What is Autism Recovery?

If you know anything about me, you know that I am passionate about providing quality services for children with autism as early as possible to ensure that every child has the opportunity to progress as far as possible and to potentially recover from autism. I’ve written about this topic here, here, and here.

If you think I’ve already had a few too many to drink today, please check out this professional video from the University of Connecticut. The researcher in this video is a Licensed Clinical Psychologist. Her name is Deb Fein and she is really good at diagnosing children. She realized she needed to study this further when a child she had previously diagnosed returned to her several years later and did not meet the criteria for autism.

So she began researching this very topic. While recovery from autism describes what she sees, Dr. Fein has chosen to use the words Optimal Outcome to describe the children who ultimately obtained optimal outcome and no longer met the criteria for autism.

In our journal club meeting on Monday, we read and discussed the following article:

Moulton, E., Barton, M. Robins, D. L., Abrams, D. N., & Fein, D. (2016). Earlycharacteristics of children with ASD who demonstrate optimal progress between age two and four.

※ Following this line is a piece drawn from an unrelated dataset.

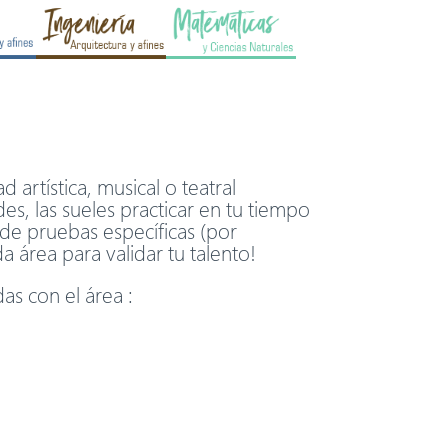
artística, musical o teatral
es, las sueles practicar en tu tiempo
l de pruebas específicas (por
a área para validar tu talento!
as con el área :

Journal of Autism and Developmental Disorders, 46, 2160-2173. You may access a free copy of the article here: https://www.ncbi.nlm.nih.gov/pmc/articles/PMC4860351/pdf/nihms761908.pdf

We were a little disappointed in this paper in that it didn’t address treatment and optimal outcome but rather predictors of optimal outcome. 190 children participated in the study with 19 of them achieving optimal outcome.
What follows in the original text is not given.